Reproduce the full listing below exactly. Do not include the pictures.

****

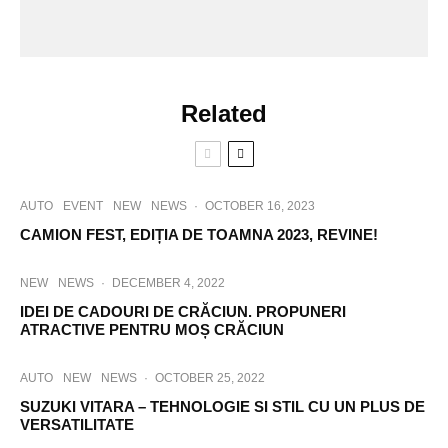
Related
AUTO
EVENT
NEW
NEWS
·
OCTOBER 16, 2023
CAMION FEST, EDIȚIA DE TOAMNA 2023, REVINE!
NEW
NEWS
·
DECEMBER 4, 2022
IDEI DE CADOURI DE CRĂCIUN. PROPUNERI
ATRACTIVE PENTRU MOȘ CRĂCIUN
AUTO
NEW
NEWS
·
OCTOBER 25, 2022
SUZUKI VITARA – TEHNOLOGIE SI STIL CU UN PLUS DE
VERSATILITATE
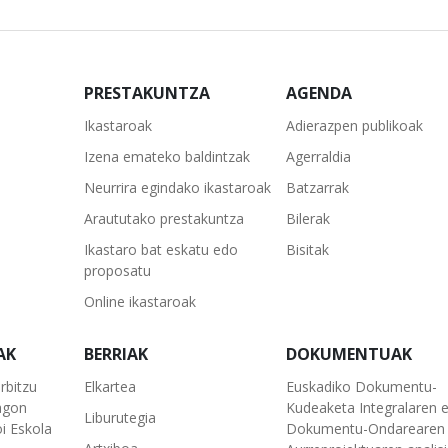
PRESTAKUNTZA
AGENDA
Ikastaroak
Adierazpen publikoak
Izena emateko baldintzak
Agerraldia
Neurrira egindako ikastaroak
Batzarrak
Araututako prestakuntza
Bilerak
Ikastaro bat eskatu edo
Bisitak
proposatu
Online ikastaroak
AK
BERRIAK
DOKUMENTUAK
rbitzu
Elkartea
Euskadiko Dokumentu-
agon
Kudeaketa Integralaren 
Liburutegia
i Eskola
Dokumentu-Ondarearen 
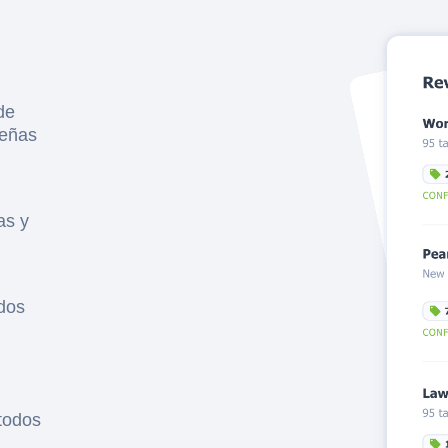
de
señas
as y
idos
todos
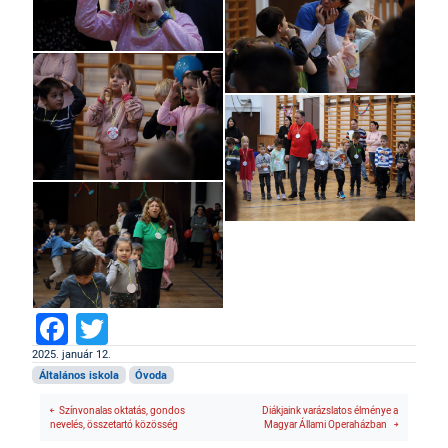
Facebook
Twitter
2025. január 12.
Általános iskola
Óvoda
Színvonalas oktatás, gondos
Diákjaink varázslatos élménye a
nevelés, összetartó közösség
Magyar Állami Operaházban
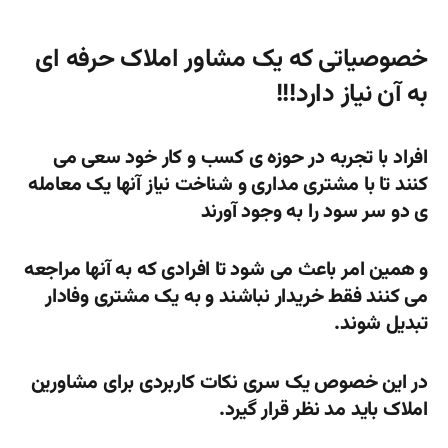
خصوصیاتی که یک مشاور املاک حرفه ای
به آن نیاز دارد!!!
افراد با تجربه در حوزه ی کسب و کار خود سعی می
کنند تا با مشتری مداری و شناخت نیاز آنها یک معامله
ی دو سر سود را به وجود آورند
و همین امر باعث می شود تا افرادی که به آنها مراجعه
می کنند فقط خریدار نباشند و به یک مشتری وفادار
تبدیل شوند.
در این خصوص یک سری نکات کاربردی برای مشاورین
املاک باید مد نظر قرار گیرد.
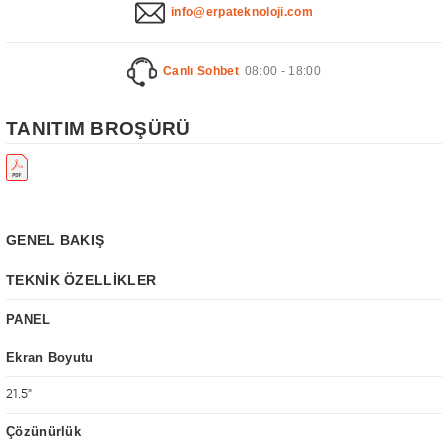
info@erpateknoloji.com
Canlı Sohbet
08:00 - 18:00
TANITIM BROŞÜRÜ
GENEL BAKIŞ
TEKNİK ÖZELLİKLER
PANEL
Ekran Boyutu
21.5"
Çözünürlük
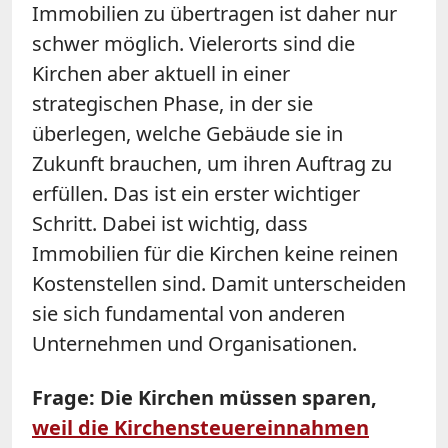
Immobilien zu übertragen ist daher nur
schwer möglich. Vielerorts sind die
Kirchen aber aktuell in einer
strategischen Phase, in der sie
überlegen, welche Gebäude sie in
Zukunft brauchen, um ihren Auftrag zu
erfüllen. Das ist ein erster wichtiger
Schritt. Dabei ist wichtig, dass
Immobilien für die Kirchen keine reinen
Kostenstellen sind. Damit unterscheiden
sie sich fundamental von anderen
Unternehmen und Organisationen.
Frage: Die Kirchen müssen sparen,
weil die Kirchensteuereinnahmen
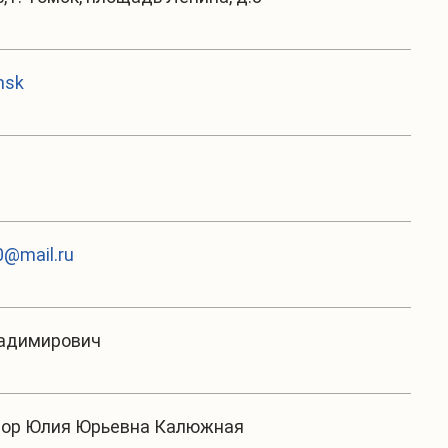
msk
@mail.ru
ладимирович
тор Юлия Юрьевна Калюжная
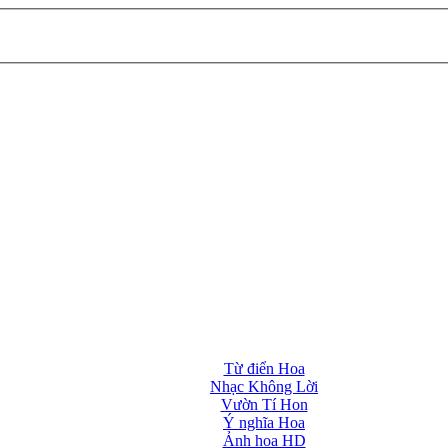
Từ điển Hoa
Nhạc Không Lời
Vườn Tí Hon
Ý nghĩa Hoa
Ảnh hoa HD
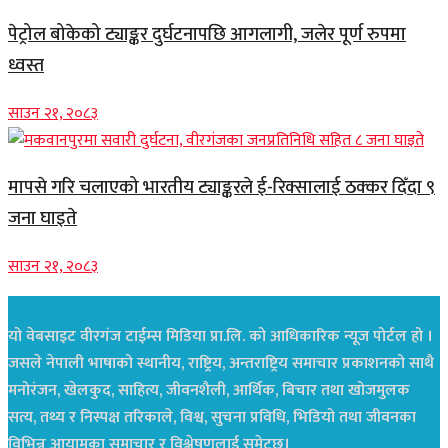
पेट्रोल बोकेको ट्याङ्कर दुर्घटनापछि आगलागी, जलेर पूर्ण रुपमा
ध्वस्त
साउन २१, २०८३
मापसे गरि चलाएको भारतीय ट्याङ्करले ई-रिक्सालाई ठक्कर दिँदा ९
जना घाइते
साउन २१, २०८३
यो वेबसाइट वीरगंज टाईम्स मिडिया प्रा.लि. को आधिकारिक न्यूज पोर्टल हो ।
जसले नेपाली भाषाको स्थानीय, राष्ट्रिय, अन्तराष्ट्रिय समाचार प्रकाशनको साथै
मनोरंजन, खेलकुद, साहित्य, जीवनशैली, आर्थिक, बिचार तथा खोजमुलक
सत्य, तथ्य र निस्पक्ष तरिकाले, विश्व, सुचना प्रविधि, भिडियो तथा जीवनका
विभिन्न आयामका समाचार र विश्लेषणलाई समेट्छ।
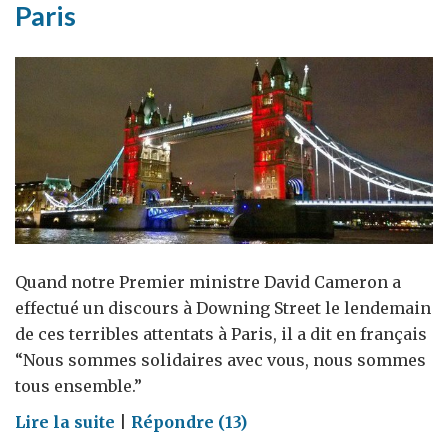
Paris
Quand notre Premier ministre David Cameron a
effectué un discours à Downing Street le lendemain
de ces terribles attentats à Paris, il a dit en français
“Nous sommes solidaires avec vous, nous sommes
tous ensemble.”
on
Lire la suite
|
Répondre (13)
Solidarité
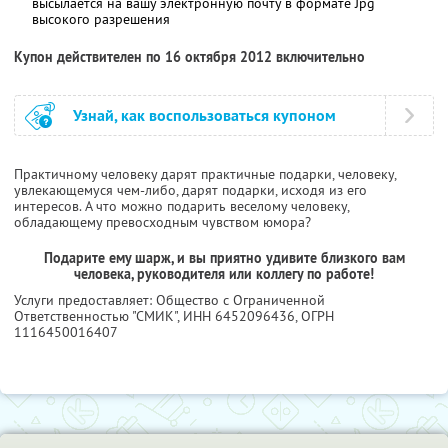
высылается на вашу электронную почту в формате Jpg
высокого разрешения
Купон действителен по 16 октября 2012 включительно
Узнай, как воспользоваться купоном
Практичному человеку дарят практичные подарки, человеку,
увлекающемуся чем-либо, дарят подарки, исходя из его
интересов. А что можно подарить веселому человеку,
обладающему превосходным чувством юмора?
Подарите ему шарж, и вы приятно удивите близкого вам
человека, руководителя или коллегу по работе!
Услуги предоставляет: Общество с Ограниченной
Ответственностью "СМИК",
ИНН 6452096436
, ОГРН
1116450016407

****

§ Written solution:
Related
AUTO
EVENT
NEW
NEWS
·
OCTOBER 16, 2023
CAMION FEST, EDIȚIA DE TOAMNA 2023, REVINE!
NEW
NEWS
·
DECEMBER 4, 2022
IDEI DE CADOURI DE CRĂCIUN. PROPUNERI
ATRACTIVE PENTRU MOȘ CRĂCIUN
AUTO
NEW
NEWS
·
OCTOBER 25, 2022
SUZUKI VITARA – TEHNOLOGIE SI STIL CU UN PLUS DE
VERSATILITATE
PRESTAKUNTZA
AGENDA
Ikastaroak
Adierazpen publikoak
Izena emateko baldintzak
Agerraldia
Neurrira egindako ikastaroak
Batzarrak
Araututako prestakuntza
Bilerak
Ikastaro bat eskatu edo
Bisitak
proposatu
Online ikastaroak
AK
BERRIAK
DOKUMENTUAK
rbitzu
Elkartea
Euskadiko Dokumentu-
agon
Kudeaketa Integralaren 
Liburutegia
i Eskola
Dokumentu-Ondarearen 
de
señas
as y
idos
todos
Facebook
Twitter
2025. január 12.
Általános iskola
Óvoda
Színvonalas oktatás, gondos
Diákjaink varázslatos élménye a
nevelés, összetartó közösség
Magyar Állami Operaházban
خصوصیاتی که یک مشاور املاک حرفه ای
به آن نیاز دارد!!!
افراد با تجربه در حوزه ی کسب و کار خود سعی می
کنند تا با مشتری مداری و شناخت نیاز آنها یک معامله
ی دو سر سود را به وجود آورند
و همین امر باعث می شود تا افرادی که به آنها مراجعه
می کنند فقط خریدار نباشند و به یک مشتری وفادار
تبدیل شوند.
در این خصوص یک سری نکات کاربردی برای مشاورین
املاک باید مد نظر قرار گیرد.
info@erpateknoloji.com
Canlı Sohbet
08:00 - 18:00
TANITIM BROŞÜRÜ
GENEL BAKIŞ
TEKNİK ÖZELLİKLER
PANEL
Ekran Boyutu
21.5"
Çözünürlük
Immobilien zu übertragen ist daher nur
schwer möglich. Vielerorts sind die
Kirchen aber aktuell in einer
strategischen Phase, in der sie
überlegen, welche Gebäude sie in
Zukunft brauchen, um ihren Auftrag zu
erfüllen. Das ist ein erster wichtiger
Schritt. Dabei ist wichtig, dass
Immobilien für die Kirchen keine reinen
Kostenstellen sind. Damit unterscheiden
sie sich fundamental von anderen
Unternehmen und Organisationen.
Frage: Die Kirchen müssen sparen,
weil die Kirchensteuereinnahmen
msk
@mail.ru
ладимирович
тор Юлия Юрьевна Калюжная
Từ điển Hoa
Nhạc Không Lời
Vườn Tí Hon
Ý nghĩa Hoa
Ảnh hoa HD
पेट्रोल बोकेको ट्याङ्कर दुर्घटनापछि आगलागी, जलेर पूर्ण रुपमा
ध्वस्त
साउन २१, २०८३
मापसे गरि चलाएको भारतीय ट्याङ्करले ई-रिक्सालाई ठक्कर दिँदा ९
जना घाइते
साउन २१, २०८३
यो वेबसाइट वीरगंज टाईम्स मिडिया प्रा.लि. को आधिकारिक न्यूज पोर्टल हो ।
जसले नेपाली भाषाको स्थानीय, राष्ट्रिय, अन्तराष्ट्रिय समाचार प्रकाशनको साथै
मनोरंजन, खेलकुद, साहित्य, जीवनशैली, आर्थिक, बिचार तथा खोजमुलक
सत्य, तथ्य र निस्पक्ष तरिकाले, विश्व, सुचना प्रविधि, भिडियो तथा जीवनका
विभिन्न आयामका समाचार र विश्लेषणलाई समेट्छ।
Paris
Quand notre Premier ministre David Cameron a
effectué un discours à Downing Street le lendemain
de ces terribles attentats à Paris, il a dit en français
“Nous sommes solidaires avec vous, nous sommes
tous ensemble.”
on
Lire la suite
|
Répondre (13)
Solidarité
высылается на вашу электронную почту в формате Jpg
высокого разрешения
Купон действителен по 16 октября 2012 включительно
Узнай, как воспользоваться купоном
Практичному человеку дарят практичные подарки, человеку,
увлекающемуся чем-либо, дарят подарки, исходя из его
интересов. А что можно подарить веселому человеку,
обладающему превосходным чувством юмора?
Подарите ему шарж, и вы приятно удивите близкого вам
человека, руководителя или коллегу по работе!
Услуги предоставляет: Общество с Ограниченной
Ответственностью "СМИК",
ИНН 6452096436
, ОГРН
1116450016407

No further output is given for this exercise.